Mais importante que a denominação, são os princípios e os conceitos fundamentais e o conjunto de regras simples, que mais não visam senão compreender quais as variáveis existentes no local - sol, vento, água, topografia e como essas variáveis podem interagir com o edifício de forma positiva e proporcionar no seu interior as condições de conforto térmico adequadas. Trata-se de uma arquitetura mais adequada ao meio ambiente e ao lugar onde se implanta, sendo por isso impensável para duas situações distintas, adoptar soluções de projeto iguais.

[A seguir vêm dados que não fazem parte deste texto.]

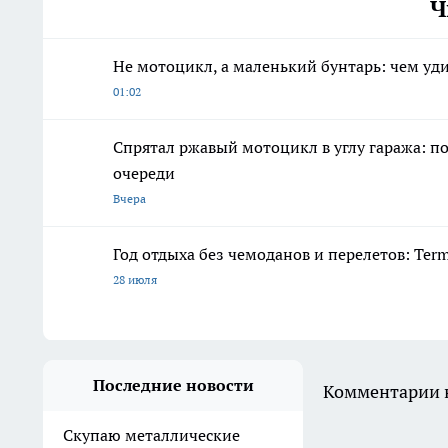
Ч
Не мотоцикл, а маленький бунтарь: чем уди
01:02
Спрятал ржавый мотоцикл в углу гаража: по
очереди
Вчера
Год отдыха без чемоданов и перелетов: Ter
28 июля
Последние новости
Комментарии н
Скупаю металлические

Do ponto de vista conceptual, as abordagens ecológicas e os princípios da arquitetura bioclimática já integravam textos clássicos e renascentistas.  Para Vitrúvio, por exemplo, o conforto e o clima faziam parte do modelo triangular de firmitas, vetustas e utilitas - solidez, beleza e utilidade.

O triângulo de Vitrúvio é semelhante ao do desenvolvimento sustentável, pois um projeto não é económicamente sustentável se não cumprir uma função; não é ambientalmente sustentável se não for construído de forma sólida e não é socialmente sustentável se não for útil para os seus utilizadores.[4]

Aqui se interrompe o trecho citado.